CHENNAI: The freshers from around the state, who had joined the city’s prestigious Madras Medical College (MMC) are enjoying an unscheduled holiday that will go on till September 14, thanks to the severe space crunch at the hostel facilities of the institution. On September 1, the day the college reopened, male students from MBBS and paramedical streams staged a protest urging the management to accommodate freshers elsewhere, as the hostel was already congested. Their protest even received support from the parents of these freshers.
Following this, the management took the issue to the senior officials of the state health department, which instructed the freshers to go back to their respective native towns on leave and not return till September 14.
Finally, the college management’s desperate measures to find accommodation space for new students have found some success.
As many as 75 women trainee doctors (UG students doing internship), who were staying at the women’s hostel opposite the Rajiv Gandhi Government General Hospital, are being shifted to old Out-Patient (OP) building near Tower II block on the hospital premises.

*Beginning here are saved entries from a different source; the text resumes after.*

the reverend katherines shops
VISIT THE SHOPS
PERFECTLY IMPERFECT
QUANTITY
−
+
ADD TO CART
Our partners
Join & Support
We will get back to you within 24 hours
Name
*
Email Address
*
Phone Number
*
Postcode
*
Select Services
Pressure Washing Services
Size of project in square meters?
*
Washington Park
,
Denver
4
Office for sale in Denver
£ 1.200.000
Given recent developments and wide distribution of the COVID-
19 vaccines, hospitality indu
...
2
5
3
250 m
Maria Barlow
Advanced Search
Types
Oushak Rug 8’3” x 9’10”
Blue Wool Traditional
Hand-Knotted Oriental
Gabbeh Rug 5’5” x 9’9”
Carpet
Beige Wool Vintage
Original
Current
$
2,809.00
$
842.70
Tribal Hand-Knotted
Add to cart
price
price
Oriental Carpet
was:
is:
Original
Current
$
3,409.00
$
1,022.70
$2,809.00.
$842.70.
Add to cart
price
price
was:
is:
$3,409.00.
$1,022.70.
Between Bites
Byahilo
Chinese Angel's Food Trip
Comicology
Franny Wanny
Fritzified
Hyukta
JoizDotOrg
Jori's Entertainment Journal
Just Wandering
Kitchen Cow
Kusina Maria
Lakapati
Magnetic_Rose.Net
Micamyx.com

“Initially, the management requested us to shift to the new women’s hotel on the erstwhile old prison premises. While it is okay for MBBS students, whose daily routine is filled with academic activities, it is unsafe for final year students like us who have night duty. Due to safety and security concerns, we did not agree to the proposal,” said a woman trainee doctor.

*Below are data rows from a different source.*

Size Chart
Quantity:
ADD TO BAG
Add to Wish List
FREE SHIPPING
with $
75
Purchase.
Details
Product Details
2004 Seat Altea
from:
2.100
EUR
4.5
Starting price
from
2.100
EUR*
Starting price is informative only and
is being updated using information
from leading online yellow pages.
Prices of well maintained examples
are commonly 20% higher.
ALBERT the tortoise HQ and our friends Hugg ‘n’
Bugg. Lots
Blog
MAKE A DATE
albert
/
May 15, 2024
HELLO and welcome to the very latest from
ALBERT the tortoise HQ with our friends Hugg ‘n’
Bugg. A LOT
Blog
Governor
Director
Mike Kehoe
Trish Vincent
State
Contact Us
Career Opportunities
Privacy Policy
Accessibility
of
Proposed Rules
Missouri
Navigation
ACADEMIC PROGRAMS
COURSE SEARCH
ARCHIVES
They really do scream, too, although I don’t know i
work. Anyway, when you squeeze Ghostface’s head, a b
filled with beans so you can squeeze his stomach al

She added that they had apprehensions when they were offered space in the old OP building, as there were plans to demolish and reconstruct the building. “Dr S Geethalakshmi, director of the medical education, assured us that there will be no demolition until we complete our internship in March. That’s why we agreed to shift there,” she said.

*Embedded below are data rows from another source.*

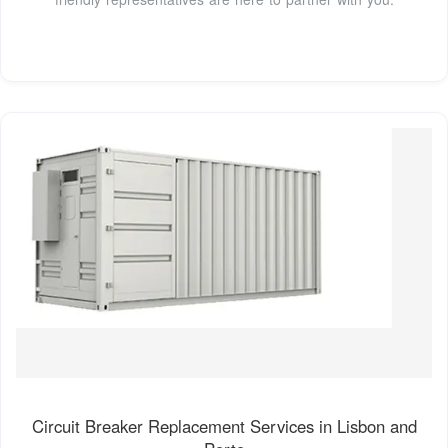
Circuit Breaker Replacement Services in Lisbon and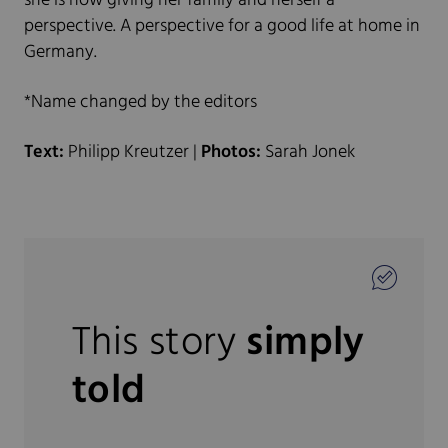
she is now giving her family and herself a
perspective. A perspective for a good life at home in
Germany.
*Name changed by the editors
Text:
Philipp Kreutzer |
Photos:
Sarah Jonek
This story
simply
told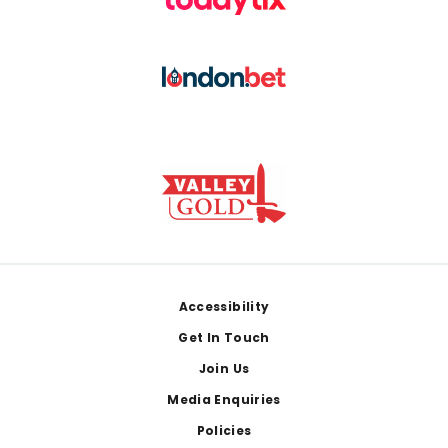
Footer
Accessibility
Get In Touch
Join Us
Media Enquiries
Policies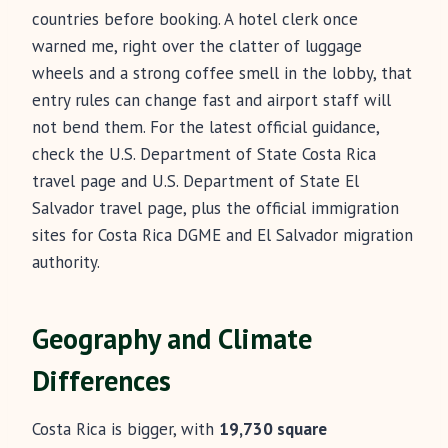
countries before booking. A hotel clerk once
warned me, right over the clatter of luggage
wheels and a strong coffee smell in the lobby, that
entry rules can change fast and airport staff will
not bend them. For the latest official guidance,
check the U.S. Department of State Costa Rica
travel page and U.S. Department of State El
Salvador travel page, plus the official immigration
sites for Costa Rica DGME and El Salvador migration
authority.
Geography and Climate
Differences
Costa Rica is bigger, with
19,730 square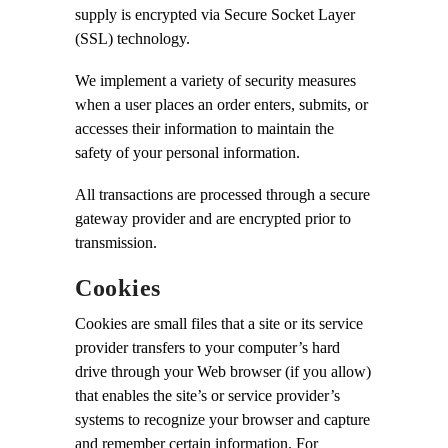
supply is encrypted via Secure Socket Layer
(SSL) technology.
We implement a variety of security measures
when a user places an order enters, submits, or
accesses their information to maintain the
safety of your personal information.
All transactions are processed through a secure
gateway provider and are encrypted prior to
transmission.
Cookies
Cookies are small files that a site or its service
provider transfers to your computer’s hard
drive through your Web browser (if you allow)
that enables the site’s or service provider’s
systems to recognize your browser and capture
and remember certain information. For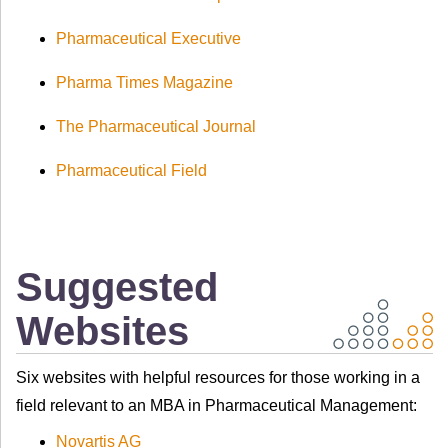
Pharmaceutical Executive
Pharma Times Magazine
The Pharmaceutical Journal
Pharmaceutical Field
Suggested
Websites
Six websites with helpful resources for those working in a
field relevant to an MBA in Pharmaceutical Management:
Novartis AG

“We have no problems shifting to the old OP building because the arrangements are satisfactory. But we hope that they won’t demolish the block before we complete our internship and make us struggle again,” said another student.
Dr R Vimala, the dean of the college, told City Express that the issue of space crunch had been resolved for now with a series of measures and the male students among the freshers would be on leave till next Monday. The OP building, she added, would not be demolished till March, until the students completed their internship.
Meanwhile, women MBBS students have been shifted to the new women’s hostel built on the erstwhile central prison premises. As the entire old women’s hostel is vacant now, the paramedical male students, who have been accommodated with MBBS students in the men’s hostel near Broadway, are being shifted there. Once the crowd is reduced at the men’s hostel, freshers will be accommodated, some sources said.
Though the issue is gradually getting resolved, the youngsters are not pleased about the way they have been made to suffer for want of space, and that too at one of the most prestigious medical education institutes in the state.
“The authorities had announced that a new block will be build on the men’s hostel premises to avoid extreme congestion. But a year had gone by and we don’t know what happened to that proposal now,” lamented an undergraduate student.